Lake noted that Alloush still supports Palestinian aspirations, and that a spokesperson for his group quit his post under pressure last month after giving an interview to an Israeli researcher. There are also questions as to how moderate Jaish al-Islam is. Still, according to Charles Lister of the Middle East Institute, Alloush’s attitude reflects one shared by many Syrian rebels. “As far as they are concerned, Assad is the most evil, and anyone who is not supporting Assad is comparatively better. Even Israel, which was seen for so long as the archenemy of Syrians, is considered better than Assad, Russia, Iran or Hezbollah,” he explained.
Lake observed that the question of whether or not to oppose Assad has split proponents of the Palestinian cause. While the activist group Avaaz is trying to convince President Barack Obama to establish no-fly zones to protect Syrian civilians from the Assad regime, the Quds Brigade, a prominent Palestinian militia, is fighting alongside Assad’s forces in the battle for Aleppo.

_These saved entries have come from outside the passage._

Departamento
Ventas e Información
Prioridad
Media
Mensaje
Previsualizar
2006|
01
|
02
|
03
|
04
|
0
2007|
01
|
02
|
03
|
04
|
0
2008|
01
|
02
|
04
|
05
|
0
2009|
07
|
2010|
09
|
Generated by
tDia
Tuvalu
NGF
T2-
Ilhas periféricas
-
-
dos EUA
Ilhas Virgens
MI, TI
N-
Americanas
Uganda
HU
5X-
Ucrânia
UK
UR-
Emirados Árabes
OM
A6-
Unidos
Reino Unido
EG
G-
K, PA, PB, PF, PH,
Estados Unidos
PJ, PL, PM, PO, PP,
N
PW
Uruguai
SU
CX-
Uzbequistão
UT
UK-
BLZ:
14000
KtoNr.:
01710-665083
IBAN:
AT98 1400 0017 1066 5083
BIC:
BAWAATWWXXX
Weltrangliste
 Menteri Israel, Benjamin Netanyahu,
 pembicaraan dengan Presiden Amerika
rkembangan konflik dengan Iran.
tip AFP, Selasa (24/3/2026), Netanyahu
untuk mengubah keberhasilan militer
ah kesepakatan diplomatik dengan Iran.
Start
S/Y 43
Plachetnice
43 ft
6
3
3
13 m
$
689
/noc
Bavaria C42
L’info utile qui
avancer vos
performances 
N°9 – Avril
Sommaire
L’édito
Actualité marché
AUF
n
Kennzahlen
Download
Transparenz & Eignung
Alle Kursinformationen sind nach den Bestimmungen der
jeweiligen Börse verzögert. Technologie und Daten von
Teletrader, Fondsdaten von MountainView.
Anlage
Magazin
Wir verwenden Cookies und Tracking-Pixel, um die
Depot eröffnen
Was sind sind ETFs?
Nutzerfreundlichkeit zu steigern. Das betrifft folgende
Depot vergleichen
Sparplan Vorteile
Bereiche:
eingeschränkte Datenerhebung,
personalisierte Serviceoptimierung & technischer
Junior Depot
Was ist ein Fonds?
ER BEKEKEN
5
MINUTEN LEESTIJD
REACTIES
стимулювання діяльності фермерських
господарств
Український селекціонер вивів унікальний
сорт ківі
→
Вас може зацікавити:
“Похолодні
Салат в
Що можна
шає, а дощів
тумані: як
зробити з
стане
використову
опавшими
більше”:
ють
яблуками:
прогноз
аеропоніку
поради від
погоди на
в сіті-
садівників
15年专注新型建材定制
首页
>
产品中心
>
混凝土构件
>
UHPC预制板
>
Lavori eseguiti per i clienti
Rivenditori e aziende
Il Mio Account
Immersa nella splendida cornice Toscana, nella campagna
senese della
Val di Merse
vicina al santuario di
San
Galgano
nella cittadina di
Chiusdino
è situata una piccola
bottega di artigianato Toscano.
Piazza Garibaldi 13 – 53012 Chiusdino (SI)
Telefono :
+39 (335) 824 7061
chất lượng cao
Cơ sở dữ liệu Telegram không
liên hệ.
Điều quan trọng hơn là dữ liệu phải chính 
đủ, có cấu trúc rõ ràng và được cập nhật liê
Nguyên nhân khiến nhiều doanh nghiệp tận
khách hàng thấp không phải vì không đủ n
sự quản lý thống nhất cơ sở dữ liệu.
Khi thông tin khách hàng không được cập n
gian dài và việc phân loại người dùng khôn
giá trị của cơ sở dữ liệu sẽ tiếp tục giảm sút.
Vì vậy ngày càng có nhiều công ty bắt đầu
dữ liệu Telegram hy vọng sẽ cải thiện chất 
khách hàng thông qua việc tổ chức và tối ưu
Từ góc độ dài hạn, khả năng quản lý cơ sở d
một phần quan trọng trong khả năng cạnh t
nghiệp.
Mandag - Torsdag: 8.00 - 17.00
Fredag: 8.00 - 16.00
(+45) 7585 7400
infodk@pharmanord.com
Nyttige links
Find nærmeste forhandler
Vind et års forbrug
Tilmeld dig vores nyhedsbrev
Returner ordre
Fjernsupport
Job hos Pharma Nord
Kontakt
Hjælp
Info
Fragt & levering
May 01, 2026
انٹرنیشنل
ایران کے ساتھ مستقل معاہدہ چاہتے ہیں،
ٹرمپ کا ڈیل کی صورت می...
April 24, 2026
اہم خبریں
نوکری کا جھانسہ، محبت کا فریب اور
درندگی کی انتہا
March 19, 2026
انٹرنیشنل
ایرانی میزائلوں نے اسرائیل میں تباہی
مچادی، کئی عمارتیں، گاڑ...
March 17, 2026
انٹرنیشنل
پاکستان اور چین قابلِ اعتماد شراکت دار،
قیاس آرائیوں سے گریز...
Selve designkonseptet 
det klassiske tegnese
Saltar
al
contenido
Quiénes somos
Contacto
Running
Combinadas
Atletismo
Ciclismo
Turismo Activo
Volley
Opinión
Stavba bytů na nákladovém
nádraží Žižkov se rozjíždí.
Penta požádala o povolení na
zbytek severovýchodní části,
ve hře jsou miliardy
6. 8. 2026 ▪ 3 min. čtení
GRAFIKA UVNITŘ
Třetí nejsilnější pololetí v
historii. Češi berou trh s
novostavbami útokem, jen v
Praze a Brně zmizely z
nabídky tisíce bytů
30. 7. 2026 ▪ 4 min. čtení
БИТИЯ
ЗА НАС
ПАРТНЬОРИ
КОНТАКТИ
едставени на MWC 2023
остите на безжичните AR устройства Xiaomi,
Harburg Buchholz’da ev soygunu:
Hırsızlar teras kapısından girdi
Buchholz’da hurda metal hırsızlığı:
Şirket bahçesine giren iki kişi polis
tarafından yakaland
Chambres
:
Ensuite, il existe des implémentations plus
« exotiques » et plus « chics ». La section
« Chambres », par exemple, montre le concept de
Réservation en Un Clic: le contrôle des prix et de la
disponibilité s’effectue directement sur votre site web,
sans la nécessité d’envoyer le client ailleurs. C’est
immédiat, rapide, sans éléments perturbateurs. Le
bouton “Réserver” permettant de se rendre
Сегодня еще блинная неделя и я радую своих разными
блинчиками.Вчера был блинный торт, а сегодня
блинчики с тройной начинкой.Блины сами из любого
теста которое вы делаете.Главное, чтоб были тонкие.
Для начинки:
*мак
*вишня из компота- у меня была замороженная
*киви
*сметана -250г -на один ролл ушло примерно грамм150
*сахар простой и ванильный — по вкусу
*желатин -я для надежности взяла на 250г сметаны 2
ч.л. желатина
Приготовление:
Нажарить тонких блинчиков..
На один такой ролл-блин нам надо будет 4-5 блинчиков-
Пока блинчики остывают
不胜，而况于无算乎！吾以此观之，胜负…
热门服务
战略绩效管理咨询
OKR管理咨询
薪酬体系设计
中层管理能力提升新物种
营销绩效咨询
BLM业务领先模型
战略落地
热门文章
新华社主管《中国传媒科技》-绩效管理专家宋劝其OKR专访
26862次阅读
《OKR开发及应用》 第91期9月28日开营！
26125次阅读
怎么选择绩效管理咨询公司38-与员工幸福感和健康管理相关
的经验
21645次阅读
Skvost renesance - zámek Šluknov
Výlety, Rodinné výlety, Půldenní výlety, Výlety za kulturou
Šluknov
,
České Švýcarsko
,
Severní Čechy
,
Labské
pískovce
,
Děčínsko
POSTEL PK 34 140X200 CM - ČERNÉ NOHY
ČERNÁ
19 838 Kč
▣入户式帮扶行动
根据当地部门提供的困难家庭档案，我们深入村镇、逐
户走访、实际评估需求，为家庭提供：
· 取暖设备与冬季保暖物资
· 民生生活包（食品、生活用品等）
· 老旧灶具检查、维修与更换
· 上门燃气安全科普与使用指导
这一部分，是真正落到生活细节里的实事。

Alloush said this lack of solidarity confused him. “It’s crazy to think people in a country with 3 million homes destroyed by Bashar al-Assad would want a war with anyone except for Bashar al-Assad,” he told Lake.
Alloush quit United Nations-sponsored peace negotiations for the Syrian conflict this May, saying the international community demonstrated an “inability to enforce resolutions, in particular regarding humanitarian issues, [such as] the lifting of sieges, access to aid, the release of prisoners and adherence to the ceasefire.”